Todo el coso se estremecía de pavor después del percance. El aire traía aparejado el drama y se temía lo peor. Los toros corrían tumultuosamente bravíos al caballo recargando con los riñones, pese a que al salir dos de ellos doblaron las manos. Los bureles iban en busca de ese rincón del ruedo donde encontrar la pelea que les dictaba la fiereza de su instinto. Su poderío era prisa y su casta tira cornadas, ceguera que apuntaba las femorales de los toreros. Nada los detenía. Rodaban en interminable mirar e ir en busca de la muleta, al igual que el domingo pasado los toros de José Julián Llaguno, en un final de temporada en que los toros de verdad aparecieron en estas corridas.
Como monstruosas serpientes se deslizaban los bureles criados por don Adolfo Lugo en medio de un vértigo. En lo profundo de sus ágiles embestidas, la muleta de Rafael Ortega resistió la turbulencia de su agresividad. El suceso no dependía del toreo aún verde del tlaxcalteca, sino de la invencible sugestión de su espíritu a ritmo con el coraje de la corrida de Huichapan.
Entre el toro y el torero surgía un diálogo extraño en profundo cauce después de los redondos, recibiendo la turbulencia de los animales, cuando el torero embravecido los aguantaba con las zapatillas clavadas en el ruedo, previo a un estocadón, entregándose. Así de fácil o de difícil --según se le mire--. Lo cierto es que Rafael le podía al toro con la muleta arrastrada por el suelo que había quedado en muy malas condiciones y era anunciador de la primavera al adquirir la suavidad suprema del terciopelo.
Sin prisas el torero se permitía guardar las encastadas embestidas como un suntuoso recuerdo de la tarde en que volvió a voltear la Plaza México a sus pies con nuevo corte de orejas, devolviéndole centuplicada su pedrería tlaxcalteca en orfebrería. La noche seguía el curso de su aventura y la luminaria que llegaba del campo bravo la tornaba henchida de emoción ante la entrega del torero a falta de recursos para torear a toros difíciles.

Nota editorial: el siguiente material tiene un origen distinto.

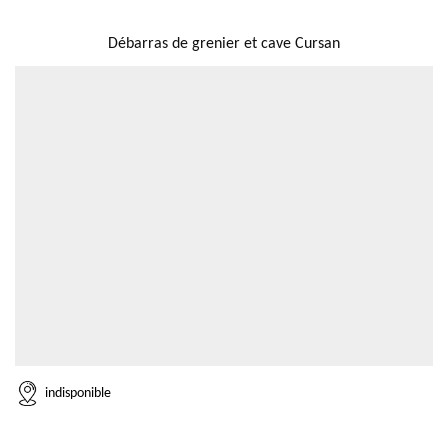
NOUS LOCALISER
Débarras de grenier et cave Cursan
indisponible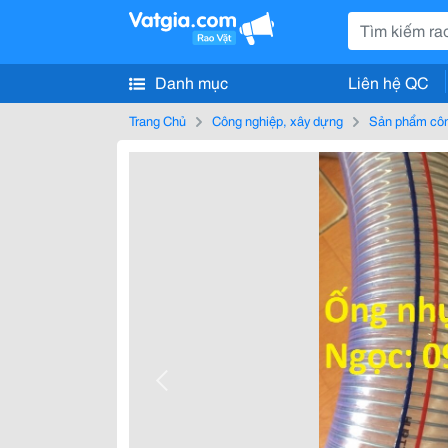
Danh mục
Liên hệ QC
Trang Chủ
Công nghiệp, xây dựng
Sản phẩm côn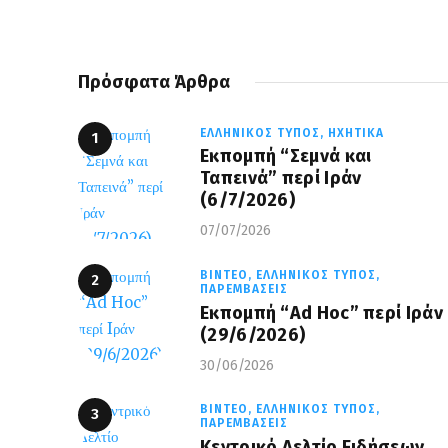
Πρόσφατα Άρθρα
ΕΛΛΗΝΙΚΌΣ ΤΎΠΟΣ,
ΗΧΗΤΙΚΆ
Εκπομπή “Σεμνά και
Ταπεινά” περί Ιράν
(6/7/2026)
07/07/2026
ΒΊΝΤΕΟ,
ΕΛΛΗΝΙΚΌΣ ΤΎΠΟΣ,
ΠΑΡΕΜΒΆΣΕΙΣ
Εκπομπή “Ad Hoc” περί Iράν
(29/6/2026)
30/06/2026
ΒΊΝΤΕΟ,
ΕΛΛΗΝΙΚΌΣ ΤΎΠΟΣ,
ΠΑΡΕΜΒΆΣΕΙΣ
Κεντρικό Δελτίο Ειδήσεων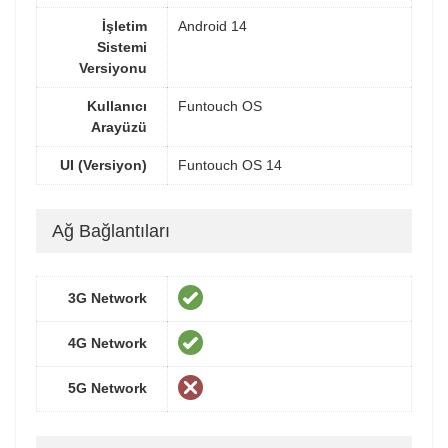
İşletim
Android 14
Sistemi
Versiyonu
Kullanıcı
Funtouch OS
Arayüzü
UI (Versiyon)
Funtouch OS 14
Ağ Bağlantıları
3G Network
4G Network
5G Network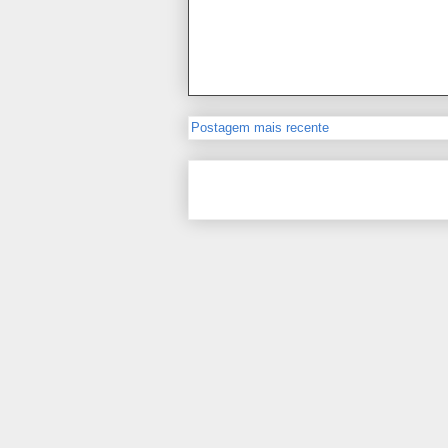
Postagem mais recente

Las arrancadas ásperas de los toros bravos y su acometer salvaje a los caballos se tornaron en la clara dulzura del agua en el redondel, al vencer el obstáculo que le suponía la raza de los toros. Juvenil el torero le daba su torear el canto ranchero que llegaba con fuerza al tendido.
Pedrito de Portugal, con el toro débil al que consintió le dio pases que hablaban de la clase que atesora sin poder redondear. Con el otro toro que le tocó no le encontró la distancia, viéndose a su vez también verde, pero sin la entrega de Rafael. Para ese entonces la tarde había adquirido la fuerza de la tragedia con el percance al rejoneador Funtanet, dándole el colorido a sangre y muerte que caracteriza a la fiesta brava. El torero se debatía entre la vida y la muerte en el hospital con una fractura de cráneo, debida al impacto que le causó el paso del toro y el caballo por encima de su cuerpo. Aunque se olvida, las corridas de toros llevan implícito el drama.